Resilient Wisconsin: Risk and Protective Factors

What are risk and protective factors?

Risk and protective factors are like two sides of the same coin. Both can have a powerful influence on our mental, physical, and behavioral well-being. But neither have the final say when it comes to your health.

  • A risk factor is something that increases a person’s risk of illness, injury, or harm. Experiences like abuse or violence in the home are risk factors. These can lead to harmful behaviors, substance use, and chronic disease.
  • A protective factor lowers a person’s risk of negative health outcomes. For example, growing up in a safe and stable neighborhood often leads to better health.

Risk and protective factors exist in a wide variety of contexts. Your biology, relationships, communities, culture, and behaviors all have a chance to contribute to your health. They even influence each other. And while both lead to positive or negative effects, the risk or protective factors in a person’s life do not define them.

Know the difference

Take a look at common risk factors and important protective factors.

Common risk factors

Our behaviors: Substance use, unhealthy diet, physical inactivity, or risky sexual behaviors.

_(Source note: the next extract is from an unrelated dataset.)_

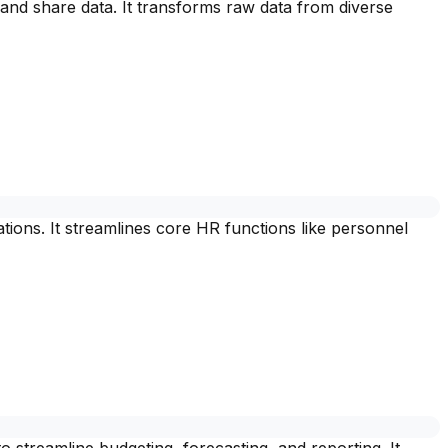
and share data. It transforms raw data from diverse
ons. It streamlines core HR functions like personnel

Our physical body and genetics: Age, gender, high blood pressure, obesity, or family medical history.

Our environment and culture: Poor working conditions, limited access to health care, isolation, or institutional racism that limits opportunities to certain races through unfair policies or laws.

Important protective factors

  • Supportive relationships
  • Healthy coping strategies
  • A sense of purpose
  • Positive parenting by caring adults
  • Emotional self-awareness
  • Safe environments and stable finances
  • The willingness to seek help
  • Problem-solving skills

Key features of risk and protective factors

Some factors can change and others stay the same.

Factors like age, race, or family health history can't be changed. Some factors, like where a person lives or how much money they earn, change over time. Other factors may be affected by awareness, trauma, environments, or experiences. These factors include things like a healthy diet or substance use.

Factors are often related and can affect each other.

Research shows that the more childhood trauma an individual has, the higher their risk for poor health. Why? Because risk and protective factors are connected. Simply put, people with some risk factors have a greater chance of experiencing more risk factors. They are also less likely to have protective factors. This connection is true for protective factors, too.

Addressing one factor can improve many health outcomes.

Nearly every risk or protective factor can be linked to a variety of health outcomes. For example, a child who grows up in a violent home is at increased risk of other health challenges, like anxiety or neglect. The good news? The opposite is also true. Addressing a single risk factor, like poverty, lowers the risk for many other unfavorable health outcomes. That’s one powerful way to help whole communities achieve better health.

Risk and protective factors affect many aspects of our health. That's good. It means community-wide programs can improve people’s lives more easily. How? By focusing on reducing risks and strengthening protective factors.

This community-wide approach is key in addressing risk and protective factors out of a person's control. These risk factors include community disruption, discrimination, economic stability, food insecurity, housing inequity, and racism.

Building connected, stronger, and thriving communities

Reducing the level of risk is often outside of our control. But we can actively work to build up protective factors that buffer the impacts of risk. It’s a lot like using an umbrella during a storm. You cannot control the rain, but you can protect yourself from getting wet by finding cover.

Let's look at a few examples of how we can buffer risk. Remember the importance of promoting community protective factors. Why? Because they give us the resources to build individual protective factors.

  • If affordable housing is a risk within your community, urge your local leaders and representatives to improve access to Wisconsin’s affordable housing programs.
  • If lack of access to high-quality, affordable child care is prominent with in your community, work with state programs like Raising Wisconsin or Project Growth that advocate for better child care.
  • If health care inequities exist within your community, take advantage of one of the many state programs designed to raise health equity such as BadgerCare Plus or Family Care.